Action item
Reproduce the following records exactly from the line containing "Image attached. Target: 'stomach'." onward, ending with the last line and including it.

Source data
┌────────

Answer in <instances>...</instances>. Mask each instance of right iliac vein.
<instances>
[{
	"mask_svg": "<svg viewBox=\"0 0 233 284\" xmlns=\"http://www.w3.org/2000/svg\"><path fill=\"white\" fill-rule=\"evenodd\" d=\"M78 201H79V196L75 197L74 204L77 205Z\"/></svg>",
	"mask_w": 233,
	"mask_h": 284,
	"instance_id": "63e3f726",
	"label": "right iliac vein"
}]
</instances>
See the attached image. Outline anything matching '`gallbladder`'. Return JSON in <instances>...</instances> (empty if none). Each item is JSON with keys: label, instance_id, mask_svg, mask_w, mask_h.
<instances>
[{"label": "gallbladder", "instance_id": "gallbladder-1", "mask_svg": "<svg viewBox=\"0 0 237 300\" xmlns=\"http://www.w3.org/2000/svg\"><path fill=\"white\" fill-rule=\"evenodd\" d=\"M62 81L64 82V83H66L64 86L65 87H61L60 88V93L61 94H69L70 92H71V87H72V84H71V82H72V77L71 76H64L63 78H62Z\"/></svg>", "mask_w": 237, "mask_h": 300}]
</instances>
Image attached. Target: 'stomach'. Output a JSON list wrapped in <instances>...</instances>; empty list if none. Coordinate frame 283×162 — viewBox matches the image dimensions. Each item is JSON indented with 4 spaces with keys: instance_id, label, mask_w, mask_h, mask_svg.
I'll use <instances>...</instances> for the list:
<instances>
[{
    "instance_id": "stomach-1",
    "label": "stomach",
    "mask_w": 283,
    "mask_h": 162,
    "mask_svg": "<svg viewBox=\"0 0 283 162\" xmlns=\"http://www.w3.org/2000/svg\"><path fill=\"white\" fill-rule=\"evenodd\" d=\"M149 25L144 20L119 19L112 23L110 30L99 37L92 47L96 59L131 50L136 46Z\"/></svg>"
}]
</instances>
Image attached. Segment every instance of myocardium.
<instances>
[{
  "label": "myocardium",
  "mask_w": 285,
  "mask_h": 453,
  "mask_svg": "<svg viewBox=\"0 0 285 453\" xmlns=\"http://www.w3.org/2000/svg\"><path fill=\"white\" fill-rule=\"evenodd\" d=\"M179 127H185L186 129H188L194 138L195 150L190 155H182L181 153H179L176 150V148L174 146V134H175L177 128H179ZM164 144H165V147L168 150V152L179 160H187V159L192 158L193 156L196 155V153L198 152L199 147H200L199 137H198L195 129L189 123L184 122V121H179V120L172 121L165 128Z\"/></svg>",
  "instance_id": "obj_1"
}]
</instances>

└────────

Result for this task
Image attached. Target: 'stomach'. Output a JSON list wrapped in <instances>...</instances>; empty list if none. Coordinate frame 283×162 — viewBox matches the image dimensions. Each item is JSON indented with 4 spaces with keys: instance_id, label, mask_w, mask_h, mask_svg.
I'll use <instances>...</instances> for the list:
<instances>
[{
    "instance_id": "stomach-1",
    "label": "stomach",
    "mask_w": 283,
    "mask_h": 162,
    "mask_svg": "<svg viewBox=\"0 0 283 162\" xmlns=\"http://www.w3.org/2000/svg\"><path fill=\"white\" fill-rule=\"evenodd\" d=\"M149 25L144 20L119 19L112 23L110 30L99 37L92 47L96 59L131 50L136 46Z\"/></svg>"
}]
</instances>
Image attached. Segment every instance of myocardium.
<instances>
[{
  "label": "myocardium",
  "mask_w": 285,
  "mask_h": 453,
  "mask_svg": "<svg viewBox=\"0 0 285 453\" xmlns=\"http://www.w3.org/2000/svg\"><path fill=\"white\" fill-rule=\"evenodd\" d=\"M179 127H185L186 129H188L194 138L195 150L190 155H182L181 153H179L176 150V148L174 146V134H175L177 128H179ZM164 144H165V147L168 150V152L179 160H187V159L192 158L193 156L196 155V153L198 152L199 147H200L199 137H198L195 129L189 123L184 122V121H179V120L172 121L165 128Z\"/></svg>",
  "instance_id": "obj_1"
}]
</instances>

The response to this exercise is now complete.